### Try it
The required output is the line containing "ICOIIG / AIIG)" and every line after it, transcribed exactly through the end of the data below.

Stored data entries
____________
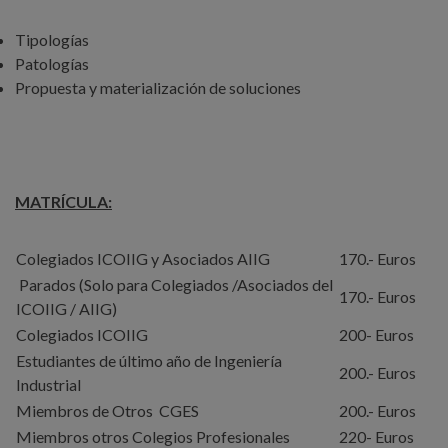
Tipologías
Patologías
Propuesta y materialización de soluciones
MATRÍCULA:
Colegiados ICOIIG y Asociados AIIG
170.- Euros
Parados (Solo para Colegiados /Asociados del
170.- Euros
ICOIIG / AIIG)
Colegiados ICOIIG
200- Euros
Estudiantes de último año de Ingeniería
200.- Euros
Industrial
Miembros de Otros CGES
200.- Euros
Miembros otros Colegios Profesionales
220- Euros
____________
### Task output
ICOIIG / AIIG)
Colegiados ICOIIG
200- Euros
Estudiantes de último año de Ingeniería
200.- Euros
Industrial
Miembros de Otros CGES
200.- Euros
Miembros otros Colegios Profesionales
220- Euros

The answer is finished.